→ **What is needed**: Check every line of the entries for "cuadrados", and copy the lines that hold it.
====================
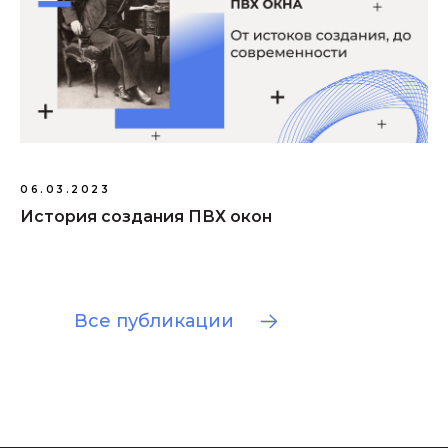
06.03.2023
История создания ПВХ окон
Все публикации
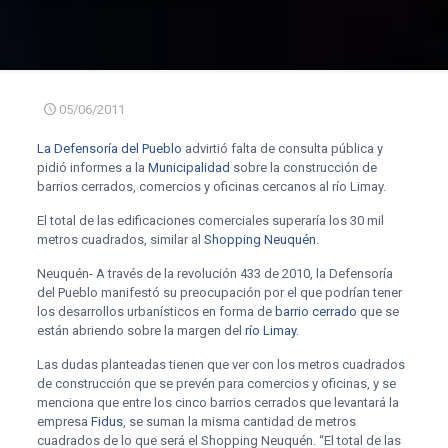
05/06/2011
La Defensoría del Pueblo
advirtió falta de consulta pública y
pidió informes a la
Municipalidad
sobre la construcción de
barrios cerrados, comercios y oficinas cercanos al río Limay.
El total de las edificaciones comerciales superaría los 30 mil
metros cuadrados, similar al
Shopping Neuquén
.
Neuquén- A través de la revolución 433 de 2010, la Defensoría
del Pueblo manifestó su preocupación por el que podrían tener
los desarrollos urbanísticos en forma de
barrio cerrado
que se
están abriendo sobre la margen del
río Limay
.
Las dudas planteadas tienen que ver con los metros cuadrados
de construcción que se prevén para comercios y oficinas, y se
menciona que entre los cinco barrios cerrados que levantará la
empresa
Fidus
, se suman la misma cantidad de metros
cuadrados de lo que será el Shopping Neuquén. “El total de las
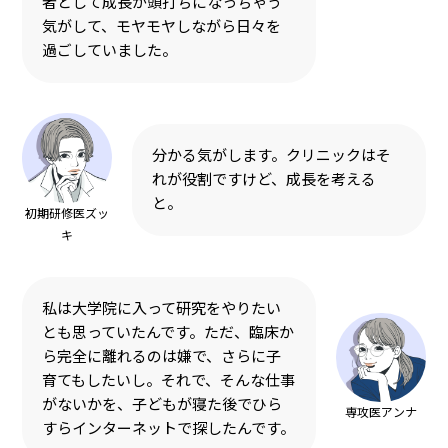
者として成長が頭打ちになっちゃう
気がして、モヤモヤしながら日々を
過ごしていました。
分かる気がします。クリニックはそ
れが役割ですけど、成長を考える
と。
初期研修医ズッ
キ
私は大学院に入って研究をやりたい
とも思っていたんです。ただ、臨床か
ら完全に離れるのは嫌で、さらに子
育てもしたいし。それで、そんな仕事
がないかを、子どもが寝た後でひら
専攻医アンナ
すらインターネットで探したんです。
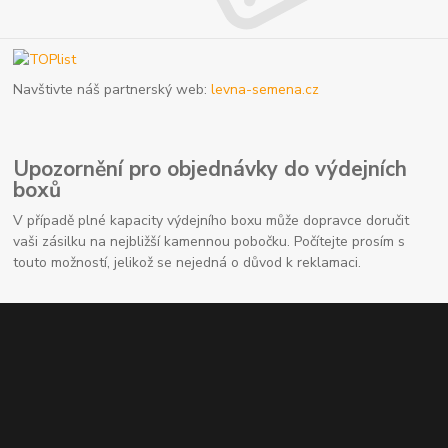
Navštivte náš partnerský web:
levna-semena.cz
Upozornění pro objednávky do výdejních
boxů
V případě plné kapacity výdejního boxu může dopravce doručit
vaši zásilku na nejbližší kamennou pobočku. Počítejte prosím s
touto možností, jelikož se nejedná o důvod k reklamaci.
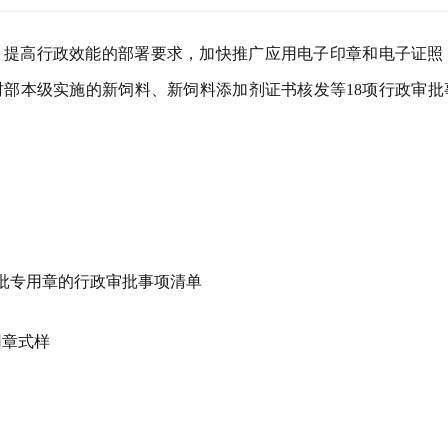
、提高行政效能的部署要求，加快推广应用电子印章和电子证照
业农村部本级实施的新饲料、新饲料添加剂证书核发等18项行政审
审批专用章的行政审批事项清单
章式样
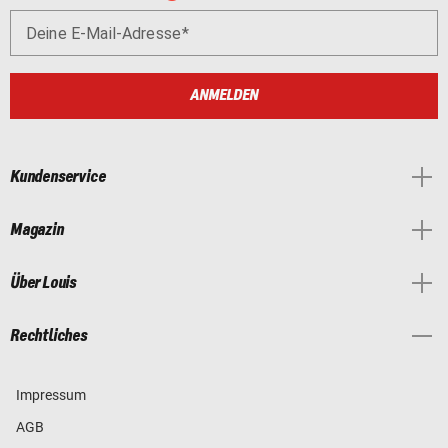
Deine E-Mail-Adresse
ANMELDEN
Kundenservice
Magazin
Über Louis
Rechtliches
Impressum
AGB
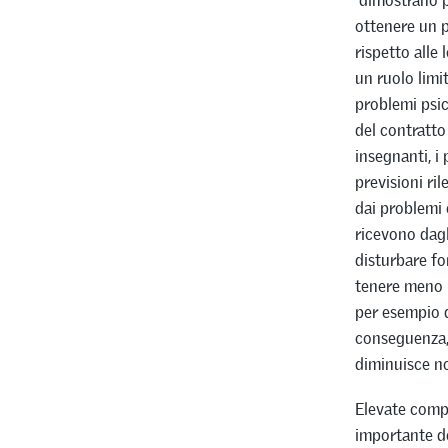
dimostrano pe
ottenere un p
rispetto alle
un ruolo limi
problemi psic
del contratto
insegnanti, i
previsioni ri
dai problemi 
ricevono dagl
disturbare fo
tenere meno b
per esempio d
conseguenza, 
diminuisce n
Elevate compe
importante de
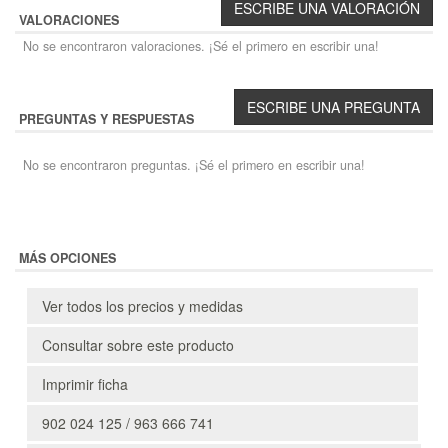
VALORACIONES
No se encontraron valoraciones. ¡Sé el primero en escribir una!
PREGUNTAS Y RESPUESTAS
No se encontraron preguntas. ¡Sé el primero en escribir una!
MÁS OPCIONES
Ver todos los precios y medidas
Consultar sobre este producto
Imprimir ficha
902 024 125 / 963 666 741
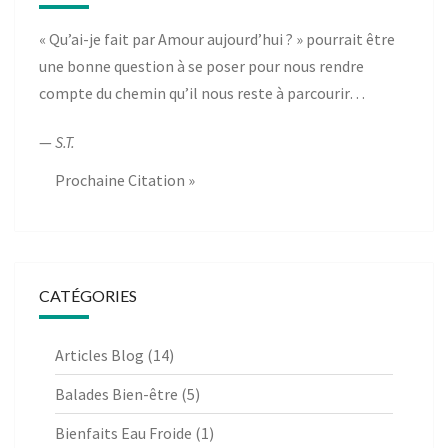
« Qu’ai-je fait par Amour aujourd’hui ? » pourrait être
une bonne question à se poser pour nous rendre
compte du chemin qu’il nous reste à parcourir…
—
S.T.
Prochaine Citation »
CATÉGORIES
Articles Blog
(14)
Balades Bien-être
(5)
Bienfaits Eau Froide
(1)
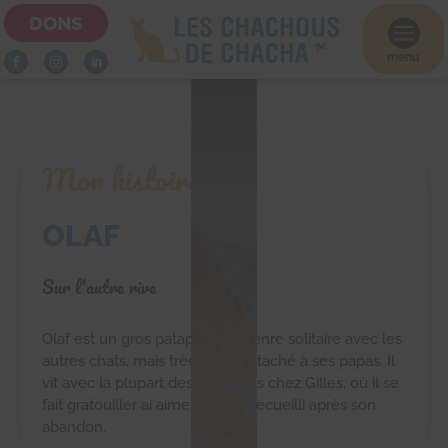
DONS

menu
Mon histoire
OLAF
Sur l'autre rive
Olaf est un gros patapouf du genre solitaire avec les
autres chats, mais trèèèèèès attaché à ses papas. Il
vit avec la plupart des chachous chez Gilles, où il se
fait gratouiller ai aimer. Il a été recueilli après son
abandon.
====================
→ **Expected output**:
metros cuadrados, similar al
Las dudas planteadas tienen que ver con los metros cuadrados
cuadrados de lo que será el Shopping Neuquén. “El total de las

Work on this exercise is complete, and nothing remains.